Gronk’s no stranger to hawking stuff. His muscular frame and goofy smile have appeared on behalf of Cheerios, Lyft, T-Mobile, and Cheerios, among others.
But this ad was different.
“You might know me as football star Rob Gronkowki,” said Gronk, standing in his bathroom at home. “But the truth is, I stink.”
Gronk then grabs some Dove whole body deodorant and proceeds to apply it everywhere—on his feet, his inner thighs, and then on the Gronkowski family jewels. (That part’s behind a sign that reads: “He’s actually putting it everywhere,”). With a wink at the camera, this 46-second endorsement is complete.
Needless to say, this isn’t your father’s deodorant ad. Like most effective marketing ideas, the celebrity pitch has been around for a long time. But to stay effective, it’s had to change with the times, too.
Few ad men understand that dynamic better than Doug Shabelman and Mark Ippolito, the CEO and president, respectively, of Burns Entertainment. For the last 55 years, the Chicago-based shop has orchestrated some of the advertising’s most memorable celebrity-brand collabs, from Johnny Bench spraying his bench with Krylon (1978) to Michael Jordan holding his Haynes boxer shorts (1995) to the aforementioned personal ablutions of Gronk.
ADWEEK caught up with Shabelman and Ippolito to talk about five ways that celeb endorsements have changed over the last half century.
1. The definition of “celebrity” is always changing
Half a century ago, a brand in search of a celebrity was lucky to land a ball player. That’s how consumers would see New York Jets quarterback Joe Namath pitching them on La-Z-Boy recliners and Cincinnati Red’s Pete Rose singing about Ice Blue Aqua Velva aftershave. But the media fragmenting that began with cable TV—and accelerated through Web 1.0 and then social media—had created wholly new categories of fame.
“[With] segmentation, you had stars out there who weren’t just the A-list movie stars,” Shabelman said. “Emeril Lagasse came out of New Orleans and all of a sudden he got a [Food Network] show.”

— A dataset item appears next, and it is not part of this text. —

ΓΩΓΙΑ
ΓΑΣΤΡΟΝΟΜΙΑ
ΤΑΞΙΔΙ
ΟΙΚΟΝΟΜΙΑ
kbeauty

For brands, a broader selection of luminaries has not only let them address target audiences more precisely but, overall, has lowered the cost.
“Companies now don’t have to spend Coca-Cola levels of media investment,” Shabelman said.
2. The old stigmas are gone
After the Hollywood studio system collapsed and film stars controlled their own careers, many didn’t want to stoop to advertising work.
One exception was screen legends long past their prime, which is how a 66-year-old Bette Davis—cigarette in hand—wound up in ads for Jim Beam bourbon in 1974. On the few occasions that Hollywood royalty did take money from a brand, they kept it hidden. In 1996, for example, Brad Pitt hawked Edwin jeans—but only in Japan.